- PROBLEM STATEMENT -
From the listing below, give again exactly the lines from the line with "Эстетика век (блефаропластика)" to the line with "ödevlerini yaparken onlara nasıl yardımcı", ends included, without any pictures.

- TASK DATA -

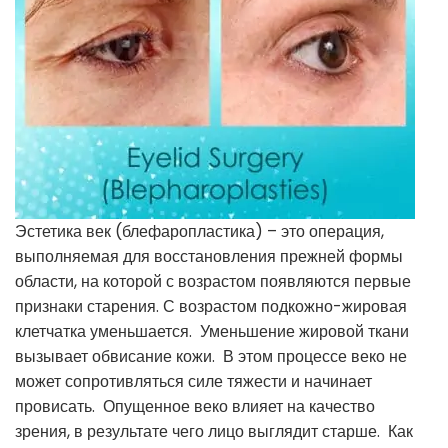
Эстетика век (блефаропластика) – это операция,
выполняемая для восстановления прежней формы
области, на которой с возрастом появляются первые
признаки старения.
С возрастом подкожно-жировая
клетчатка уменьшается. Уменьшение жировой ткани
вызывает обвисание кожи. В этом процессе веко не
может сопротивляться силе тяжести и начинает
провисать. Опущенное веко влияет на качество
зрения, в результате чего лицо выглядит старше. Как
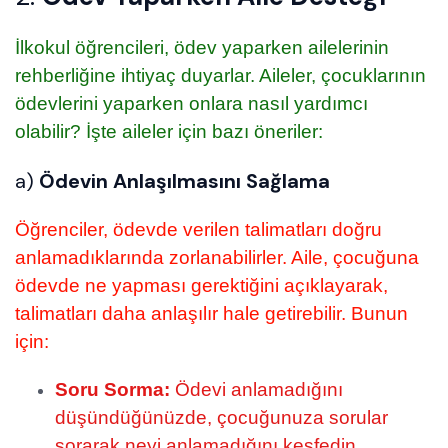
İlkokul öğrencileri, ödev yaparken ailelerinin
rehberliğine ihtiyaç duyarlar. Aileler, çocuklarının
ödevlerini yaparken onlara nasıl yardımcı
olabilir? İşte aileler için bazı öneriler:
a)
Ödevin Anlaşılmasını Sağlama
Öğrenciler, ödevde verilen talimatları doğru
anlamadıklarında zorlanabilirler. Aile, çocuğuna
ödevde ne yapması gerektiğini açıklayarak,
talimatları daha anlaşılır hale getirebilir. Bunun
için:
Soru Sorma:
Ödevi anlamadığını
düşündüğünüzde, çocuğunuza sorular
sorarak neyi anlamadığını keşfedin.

--

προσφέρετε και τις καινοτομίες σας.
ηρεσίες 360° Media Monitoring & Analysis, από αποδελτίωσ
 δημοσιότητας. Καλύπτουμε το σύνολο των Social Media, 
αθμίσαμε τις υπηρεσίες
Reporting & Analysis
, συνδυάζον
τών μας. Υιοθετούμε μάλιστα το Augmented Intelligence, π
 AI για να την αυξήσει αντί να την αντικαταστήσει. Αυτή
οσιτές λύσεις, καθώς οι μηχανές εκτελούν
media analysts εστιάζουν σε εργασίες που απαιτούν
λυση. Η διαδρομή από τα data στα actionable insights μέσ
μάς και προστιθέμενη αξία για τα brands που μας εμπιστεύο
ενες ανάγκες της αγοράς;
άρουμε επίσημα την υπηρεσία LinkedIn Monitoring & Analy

* * *

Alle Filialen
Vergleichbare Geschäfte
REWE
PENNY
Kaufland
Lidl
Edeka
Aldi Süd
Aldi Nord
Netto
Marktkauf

- SOLUTION -
Эстетика век (блефаропластика) – это операция,
выполняемая для восстановления прежней формы
области, на которой с возрастом появляются первые
признаки старения.
С возрастом подкожно-жировая
клетчатка уменьшается. Уменьшение жировой ткани
вызывает обвисание кожи. В этом процессе веко не
может сопротивляться силе тяжести и начинает
провисать. Опущенное веко влияет на качество
зрения, в результате чего лицо выглядит старше. Как
İlkokul öğrencileri, ödev yaparken ailelerinin
rehberliğine ihtiyaç duyarlar. Aileler, çocuklarının
ödevlerini yaparken onlara nasıl yardımcı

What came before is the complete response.